The deal, which was unveiled Monday at television market MipTV in Cannes, is thought to be the first time that European broadcasters have partnered with a major U.S. media company for a deal of this nature.
The pact is designed to produce up to three new dramas over two years. JoAnn Alfano, NBCU-ITVP’s exec VP of scripted programming, and her team in Los Angeles, will oversee the development and production of the projects, which will be written, shot and cast in North America. Each season will comprise between 12 and 14 episodes, with production set to begin in spring 2016 for a fall/winter delivery.
A creative board has been set up to steer the projects, and has the power to greenlight. The board will be led by Alfano, and will include Joerg Graf, RTL’s exec VP productions and international acquisitions; Bernd Reichart, CEO of RTL’s Vox Television; two executives from TF1; and Michael Edelstein, president of NBCU-ITVP.
Procedural dramas, such as “CSI,” “House” or “Law & Order,” are episodic and self-contained. They tend to work better than serialized dramas for free-to-air broadcasters, like RTL and TF1, because they allow the networks to schedule programs with greater freedom. Episodes can be stacked and aired out of sequence.
In recent years, new procedural dramas have become scarce in the international market-place, and some of the older ones have ceased production. The deal between NBCU, RTL and TF1 will establish a pipeline of new shows.
The pact came out of discussions in recent years between Edelstein and his free-to-air partners, leading him to see the potential in a production pact.
Speaking to Variety at MipTV in Cannes, Edelstein explained how the pieces fell into place: “Last year was this ‘aha!’ light-bulb moment that we have it in our corporate DNA to do this. Both JoAnn and I have done this (produce procedurals) personally as producers or executives, and it just became clear that this was something we could take on.”
The decision to make the new procedurals U.S. in nature was driven in large part by RTL’s and TF1’s needs.
Edelstein said: “What they want is a show that feels like ‘CSI,’ or ‘Law & Order,’ or ‘House,’ or ‘Grey’s Anatomy.'”
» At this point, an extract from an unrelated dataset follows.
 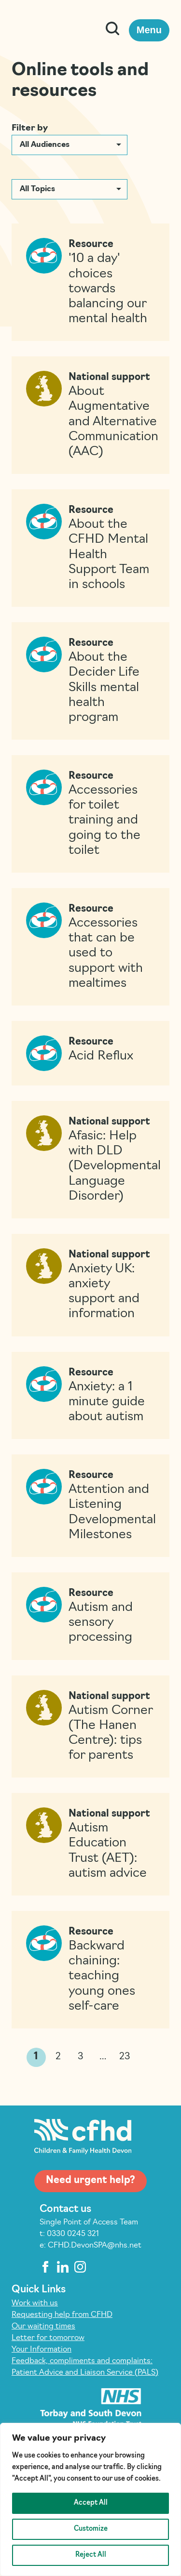 I want to click on [instagram], so click(x=80, y=2267).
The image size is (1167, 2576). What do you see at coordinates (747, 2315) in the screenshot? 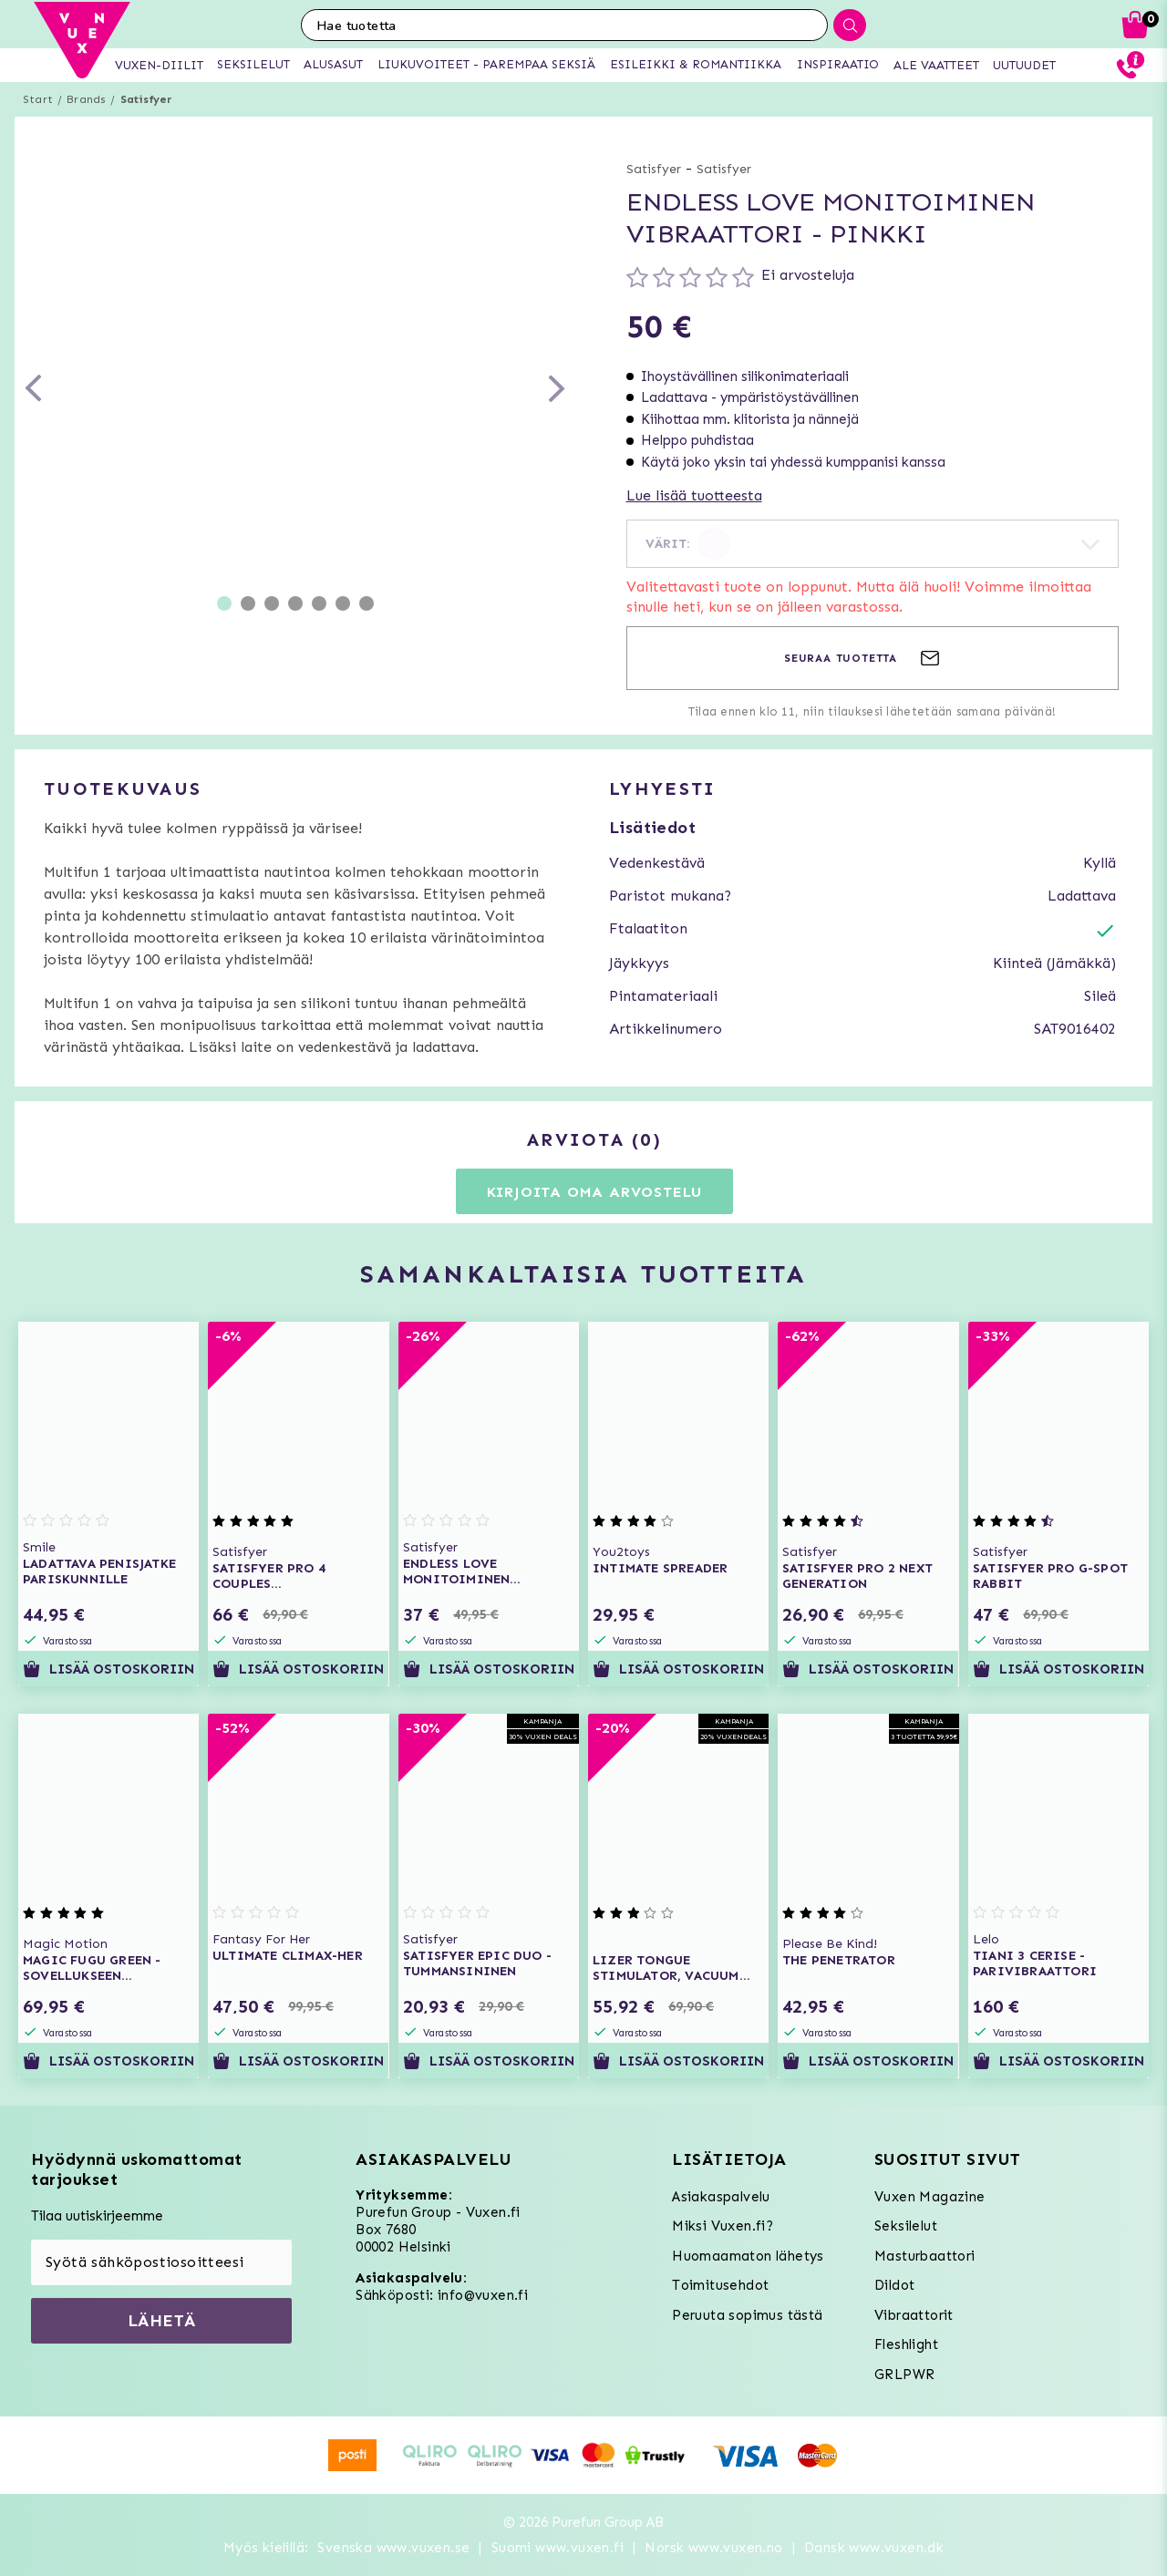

He added: “(European free-to-air broadcasters) have tried to commission these shows themselves, but they have realized that these European procedurals are not playing as well as the U.S. procedurals, so what they have asked us to do is deliver U.S. shows. That’s really an innovative move and provides them with certainty over a pipeline of U.S.-style procedural dramas as well as giving them a meaningful financial participation.”
Unfortunately for international broadcasters, the supply of these type of U.S. shows has been steadily declining as serialized dramas have taken hold.
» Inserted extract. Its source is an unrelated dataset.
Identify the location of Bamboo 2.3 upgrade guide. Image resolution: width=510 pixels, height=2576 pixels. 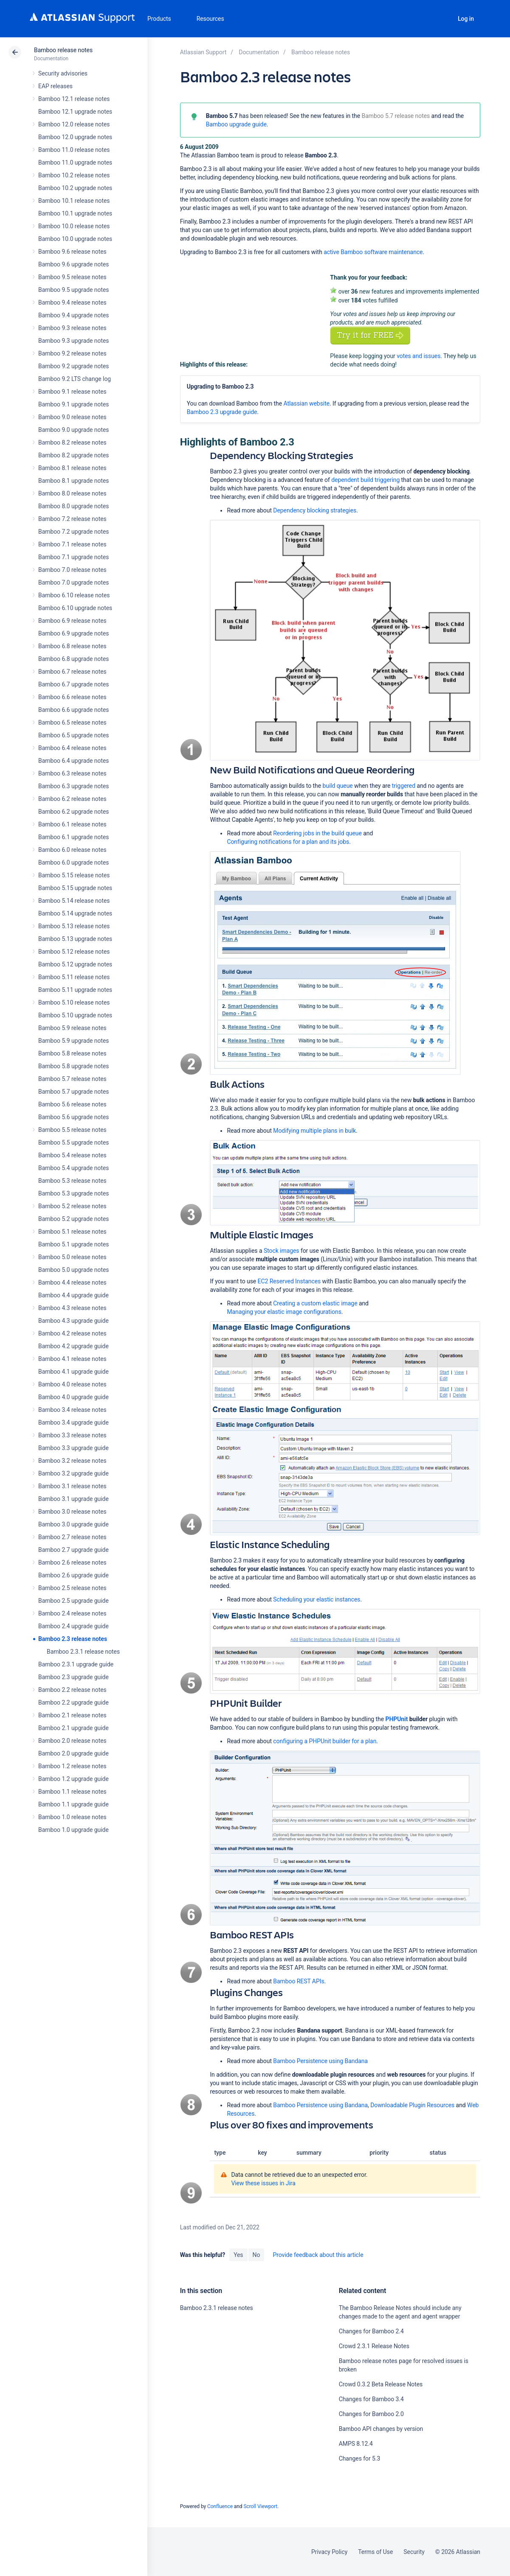 (73, 1677).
“It’s like the drought in California,” Edelstein said. “The water has been drying up for years and what the European broadcasters are concerned about — as many Angelenos are — is that one day you are going to turn on the tap (at the L.A. Screenings in May) and there’s not going to be anything there.”
RTL and TF1 will own the rights in their territories, Germany and France, respectively, and NBCUniversal will license the rights for the U.S. and the rest of the world on behalf of the partnership. Each partner will benefit from the shows’ commercial success in global markets.
In a statement, Graf said the deal built on RTL’s existing relationship with NBCU: “We have negotiated this new form of collaboration because we are both firmly convinced that now the time is right to take the next step — which means to develop and produce procedural drama shows with strong, proven partners particularly for the European free TV market. This will give Mediengruppe RTL not only the opportunity to produce tailor-made formats for our national markets in Europe, but also allows us to secure the entire scope of rights for these programs for all forms of distribution.”
Nonce Paolini, chairman and CEO of TF1, added: “Based on the sharing of skills between our teams, it will enable us to propose series that more closely target the expectations of French TV viewers. From a business perspective, the partnership will, in the medium term, increase the profitability of our programs and allow TF1 to benefit from exclusive operating rights in France as well as from the financial impact of their distribution worldwide.”
Benoit Louvet, chairman of TF1 Droits Audiovisuels and chairman of TF1 Films Production, added: “This type of agreement marks the first time a U.S. studio has struck a deal with European broadcasters without going through a U.S. network. TF1, along with RTL, will be involved in the creative process and will get a share of international sales revenue.”
Photo (left to right): Fabrice Bailly, TF1’s program director; Sophie Leveaux, TF1’s director of artistic acquisitions, Joerg Graf, RTL’s exec VP productions and international acquisitions, Michael Edelstein, president of NBCUniversal Intl. Television Production, Benoit Louvet, executive VP at TF1, and JoAnn Alfano, NBCU-ITVP’s exec VP of scripted programming.